Raw data & code
+downloadable data available below the interactive table
In order to improve data discoverablity within the Arctic Data Center (ADC), the datateam is beginning to incorporate the addition of semantic annotations into the data curation process. Doing so offers a way to standardize the diverse descriptions of data used by researchers across disciplines by attaching terms from controlled vocabularies. The use of semantic annotations provides not only definitions of concepts, but also shows the relationships between different terminology.
Dr. Steven Chong led the first major effort to implement semantic search within the ADC, beginning in 2017, by building out ontological terms pertaining to carbon cycling. You can read more about Dr. Chong’s efforts, the ADC’s semantic search product, and its vision moving forward in this blog post. More recently (as of about August 1, 2020), the datateam began making a second push to add semantic annotations to attributes for all incoming data packages to the ADC.
The ADC datateam is currently instructed to add annotations from four main ontologies (the following text was borrowed from the NCEAS Datateam Training):
Here, I explore the current ADC corpus to summarize our progress in implementing semantic search and identify areas for improvement/further consideration.
How many datapackages have annotations?
How many attributes have been annotated, and when were these added?
Which ontology(ies) are the majority of annotations coming from?
Which annotations are non-resolvable?
See additional details regarding these three non-resolvable URIs in Table 2, below:
The most common semantic annotations used across all ACD metadata records are visualized in Figure 1, below (for sake of space, only terms used more than 20 times are included in Fig.1). These include terms such as soil temperature (used a total of 439 times), relative species abundance (used 305 times), and air temperature (used 283 times). You can explore (and download) the associated data file containing all semantic annotations (i.e. not just those used >20 times) currently included in ADC metadata records in Table 3. Dropping the valueURI into your web browswer will take you to the semantic annotation, where you can learn more about its description and relationship to other terms.
I’ve broken this down a bit further into annotations added prior to August 1, 2020 (i.e. those that were added as a part of Dr. Chong’s efforts; Fig.2a) vs. those added on or after August 1, 2020 (i.e. the more recent additions made by the ADC datateam since incorporating annotations into the data curation workflow; Fig.2b). For example, soil temperature (the most frequently used annotation overall; see Fig.1), was primarily assigned to attributes during Dr. Chong’s efforts and has been used less frequently in the more recent annotation efforts. You can find these corresponding values in Table 3, in the pre-2020-08-01 counts
and post-2020-08-01 counts
columns.
While annotating each and every attribute within a data package is an ultimate goal, it is currently a time-intensive process for the datateam. As such, datateam members target the most “semantically-important” attributes to annotate and leave “less-important” attributes (terms that are less likely to be searched on; e.g. datetime, latitude, longitude) unannotated.
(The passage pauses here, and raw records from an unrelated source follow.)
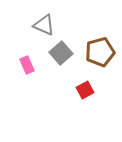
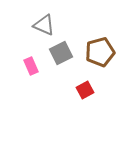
gray square: rotated 15 degrees clockwise
pink rectangle: moved 4 px right, 1 px down
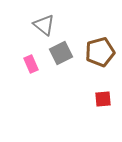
gray triangle: rotated 15 degrees clockwise
pink rectangle: moved 2 px up
red square: moved 18 px right, 9 px down; rotated 24 degrees clockwise
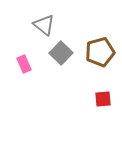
gray square: rotated 20 degrees counterclockwise
pink rectangle: moved 7 px left
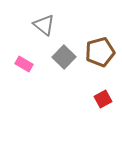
gray square: moved 3 px right, 4 px down
pink rectangle: rotated 36 degrees counterclockwise
red square: rotated 24 degrees counterclockwise
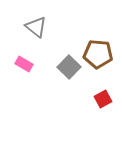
gray triangle: moved 8 px left, 2 px down
brown pentagon: moved 2 px left, 2 px down; rotated 20 degrees clockwise
gray square: moved 5 px right, 10 px down
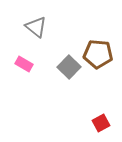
red square: moved 2 px left, 24 px down
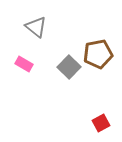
brown pentagon: rotated 16 degrees counterclockwise
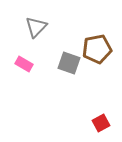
gray triangle: rotated 35 degrees clockwise
brown pentagon: moved 1 px left, 5 px up
gray square: moved 4 px up; rotated 25 degrees counterclockwise
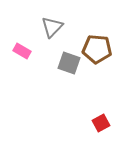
gray triangle: moved 16 px right
brown pentagon: rotated 16 degrees clockwise
pink rectangle: moved 2 px left, 13 px up
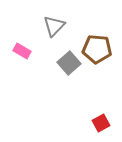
gray triangle: moved 2 px right, 1 px up
gray square: rotated 30 degrees clockwise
Recall that there are 185 ADC data packages containing annotations, and across those packages, a total of 14718 attributes. While part 3 explores the 12312 attributes that have been semantically annotated, here I summarize the remaining 2406 attributes that did not receive annotations.
A goal is to assess if these non-annotated attributes are (a) terms that datateam members are intentionally skipping for sake of time (e.g. “less semantically important” attributes), (b) terms that really should have an annotation and got skipped accidentally, or (c) terms that got skipped because there is currently no appropriate semantic annotation to describe them.
The most common non-annotated attributeNames (individual tokens) are visualized in Figure 3 and explored in Table 4 below. IMPORTANT NOTE: the attributeNames on the y-axis are actually unnested individual tokens (singular words), meaning all attributeNames were separated into individual words (e.g. sep = " "
) during the text mining process. For example, “depth” (the second most common term; counts = 71), may exist in the ADC corpus as attributeName = “depth”, “soil depth”, “snow depth”, etc. Parsing these will require some further analyses.
I’ve manually assigned terms to some general categories (see legend) – location terms (e.g. “position”, “latitude”, “top”, “site”, etc.), temporal terms (e.g. “date”, “phase”), and QC/Confidence terms are likely being intentionally skipped for sake of time (see instructions in Data Team Training Part 4.8.2 #1), whereas measurements (e.g. “depth”, “height”) and environmental materials (e.g. “soil”, “snow”, “ice”) likely have an appropriate annotation match (ECSO & ENVO) and could be annotated.
Additionally, I’ve asked the datateam to add any attributes that they cannot find an appropriate annotation for to this GoogleDrive Sheet. They’re accumulating very slowly (which is hopefully a good sign that most attributes have an appropriate annotation match).